It is perhaps not for this Bill today, but it is important to think about social media influencers, who use their accounts to promote these sorts of activities. They may not be one of the companies we are targeting today, but they often receive money, payment and an endorsement for promoting these activities. It is perhaps not for this legislation, but we need to look at how we can effectively target the online influencers in this space as well.
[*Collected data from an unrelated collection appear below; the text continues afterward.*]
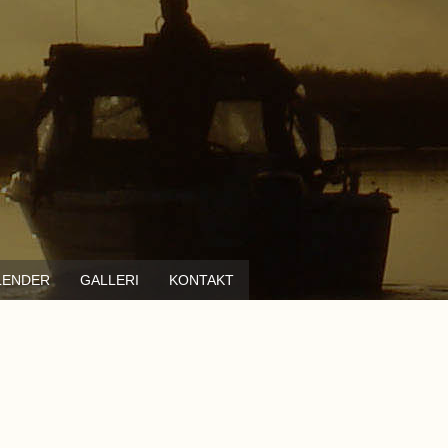
LENDER
GALLERI
KONTAKT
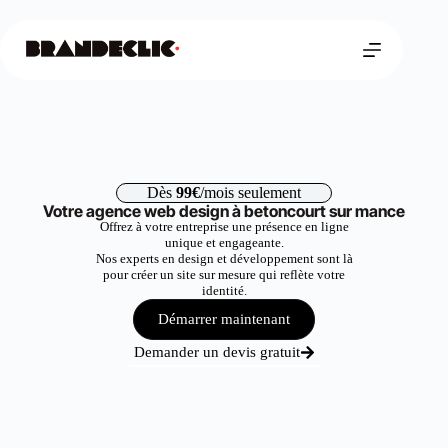
Dès
99€
/mois seulement
Votre agence web design à betoncourt sur mance
Offrez à votre entreprise une présence en ligne
unique et engageante.
Nos experts en design et développement sont là
pour créer un site sur mesure qui reflète votre
identité.
Démarrer maintenant
Demander un devis gratuit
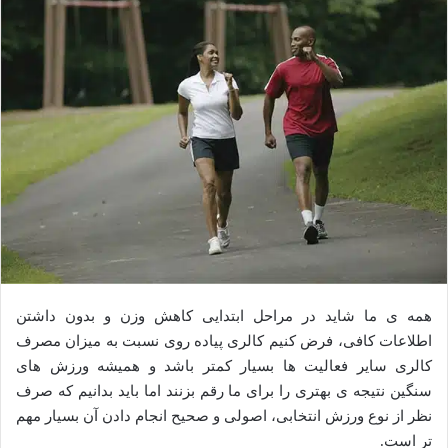
همه ی ما شاید در مراحل ابتدایی کاهش وزن و بدون داشتن
اطلاعات کافی، فرض کنیم کالری پیاده روی نسبت به میزان مصرف
کالری سایر فعالیت ها بسیار کمتر باشد و همیشه ورزش های
سنگین نتیجه ی بهتری را برای ما رقم بزنند اما باید بدانیم که صرف
نظر از نوع ورزش انتخابی، اصولی و صحیح انجام دادن آن بسیار مهم
تر است.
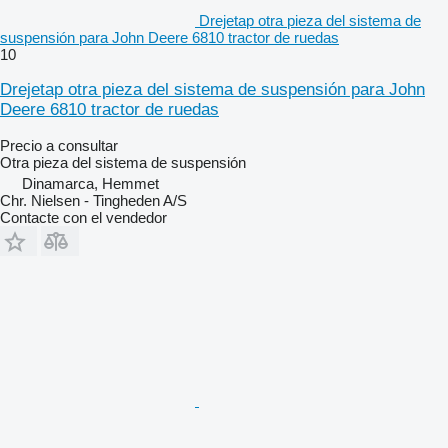
Drejetap otra pieza del sistema de
suspensión para John Deere 6810 tractor de ruedas
10
Drejetap otra pieza del sistema de suspensión para John
Deere 6810 tractor de ruedas
Precio a consultar
Otra pieza del sistema de suspensión
Dinamarca, Hemmet
Chr. Nielsen - Tingheden A/S
Contacte con el vendedor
I was pleased that my hon. Friend the Member for Crawley (Henry Smith) was able to bring this subject before the House last week in an Adjournment debate on animal welfare in overseas tourism. He was able to go into significant detail about the impact of low animal welfare on several species, and I encourage right hon. and hon. Members to read his contribution. The other impact that he described was the impact on humans: the risk from Asian elephants, cruelly trained—beyond crushed organs, broken limbs and serious head injuries—of the transmission of deadly tuberculosis via their large volume of exhalation. He also referred to concerns about the potential transmission of other airborne pathogens. We have only to look at the past few years, during which we have experienced a virus with zoonotic origins, to know that we need to be careful about this sort of activity as well.
What, then, does the Bill seek to do? Clauses 1 and 2 set up a framework of offences involving the sale and advertising of low-welfare animal activities abroad. Clause 3 outlines penalties, prosecutions and liabilities for the offence or offences, including disapplying section 127 of the Magistrates’ Courts Act 1980 and article 19 of the Magistrates’ Courts (Northern Ireland) Order 1981. This means that complex cases for prosecution can exceed the usual six-month time limit. Clause 4 provides relevant enforcement powers, and clause 5 establishes procedures for making regulations in the UK Parliament and the Northern Ireland legislature.
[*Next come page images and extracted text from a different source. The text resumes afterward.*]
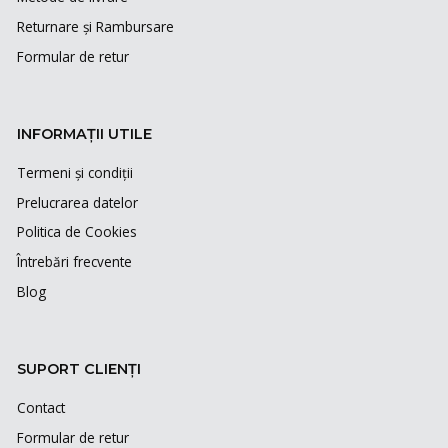
Returnare și Rambursare
Formular de retur
INFORMAȚII UTILE
Termeni și condiții
Prelucrarea datelor
Politica de Cookies
Întrebări frecvente
Blog
SUPORT CLIENȚI
Contact
Formular de retur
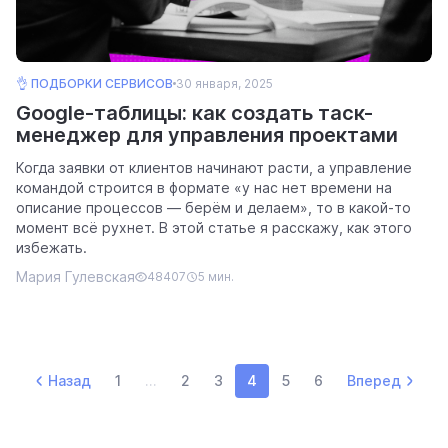
👌 ПОДБОРКИ СЕРВИСОВ
30 января, 2025
Google-таблицы: как создать таск-
менеджер для управления проектами
Когда заявки от клиентов начинают расти, а управление
командой строится в формате «у нас нет времени на
описание процессов — берём и делаем», то в какой-то
момент всё рухнет. В этой статье я расскажу, как этого
избежать.
Мария Гулевская
48407
5 мин.
Назад
1
...
2
3
4
5
6
Вперед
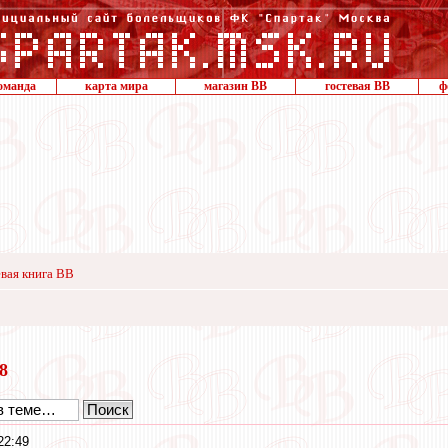
оманда
карта мира
магазин ВВ
гостевая ВВ
ф
вая книга ВВ
18
22:49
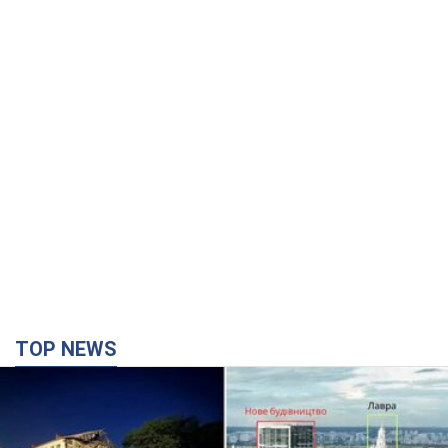
TOP NEWS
My understanding from discussions with officials is that following Royal Assent, the Department for Environment, Food and Rural Affairs will be able to consider consulting on the first application of the new powers in the Bill. There will be many, along with me, who look forward to the first of a series of regulations being put in place through statutory instruments following the successful completion of the Bill’s passage.
Clause 7 deals with the territorial extent of the Bill. I respect the power of the devolved Administrations to choose which pieces of UK Government legislation they wish to consent to, but I would gently point to the UK-wide support for this Bill and the vigorous campaigning efforts of organisations such as Save The Asian Elephants. I am sure that my colleagues in Scotland and Wales can expect to hear from its chief executive, Duncan McNair, without delay—especially as, I am delighted to say, he is in the Public Gallery today watching the progress of the Bill very carefully.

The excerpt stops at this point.